A Genetic Diversion

In the previous blog I mentioned that I had settled on some open source python, python-mip, to generate my route. It had code like this:

distances in an upper triangular matrix
 dists = [[83, 81, 113, 52, 42, 73, 44, 23, 91, 105, 90, 124, 57],

This is an array of data that represents the distance between all the destinations. I needed to make the same list but for my bridges. In Computing the optimal road trip across the U.S, Randal S. Olson has given us code to do that. So I installed the various python packages, got my google maps API Key, and ran the program. It failed. The data I had in my spreadsheet had entries like 42 46.638, -72 25.421 which works fine with google maps, but not with the python code. I also realized that since I was getting an exact route, I really should get my data more precise, and also get my data to the parking spot, not the bridge. So I went down the list and visited every bridge in Google Maps, found the parking spot, and copy pasted the new data, which looked like this: 42°46’38.7″N 72°25’24.2″W.

So I put that into the python code and it didn’t work, and yes, I tried things like removing the degree symbol and the quotes. But it did work on the addresses in the list. So I ran the program just see it run and I got all my data.

Next step was to get it into python-mip, right? Nope. You see, Dr. Olson also has a genetic solution. Now his genetic solution is not provably optimal, but it is fast. So I just had to run it.

But’s lets digress. What is a genetic program? It is a type of programming where you evolve a solution. You need two things, a way to represent your solution, in this case it would be the route, and fitness metric, a way of evaluating which solution is better. And just like “real” evolution the fittest solution wins. The way it works is that “DNA” from the better solution moves to the next generation, and both parents contribute the rest. Of course you have mutations, but where’s the fun if you’re not mutating, right? Fullstack Academy has a great, and short, video describing Genetic Programing and the TSP!

But yeah, I had to run it, even with the imprecise street addresses. And here’s the route. Actually, it’s up there, it was so narrow I nudged it up a tiny bit.

There are a few things to notice. The most obvious issue is that it crosses itself!

Go home genetics, you’re drunk! Intuitively this seems wrong. And in my reading, other researchers also think that solutions that cross are not optimal. But it did nail the beginning:

That’s better than I did. I did some hand waving saying, and just drive from the last bridge to the first to make the loop. This loop looks better. And it also seems to have really nailed the Campton area:

And finally, notice what it did in the White Mountains. Conway, then north up to Pittsburgh, then it hits Lincoln. That path never occurred to me.

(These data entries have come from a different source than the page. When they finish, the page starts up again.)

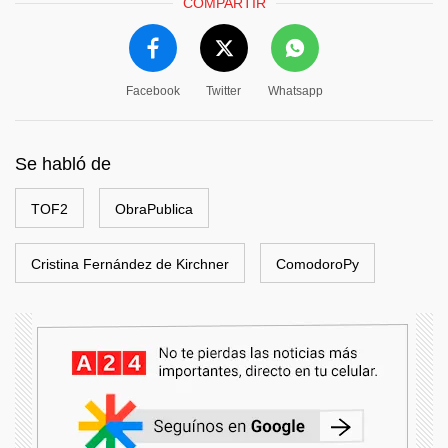
COMPARTIR
Facebook
Twitter
Whatsapp
Se habló de
TOF2
ObraPublica
Cristina Fernández de Kirchner
ComodoroPy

So, how did it do? Uhhh, 668 miles. My hand route was 643 miles. But, it only ran 5,000 generations and that only took 15 seconds on my laptop. Let’s try larger numbers and see if that helps. (But I’m not hopeful, the video shows that a genetic algorithm for their weird circle route often converges on something not optimal.)

25,000 evolutions only trimmed 14 miles, so my hand drawn one was still 11 miles shorter. And it still get confused in the middle part of the state.

But… you can see that a genetic algorithm is a very efficient way of getting a pretty good answer.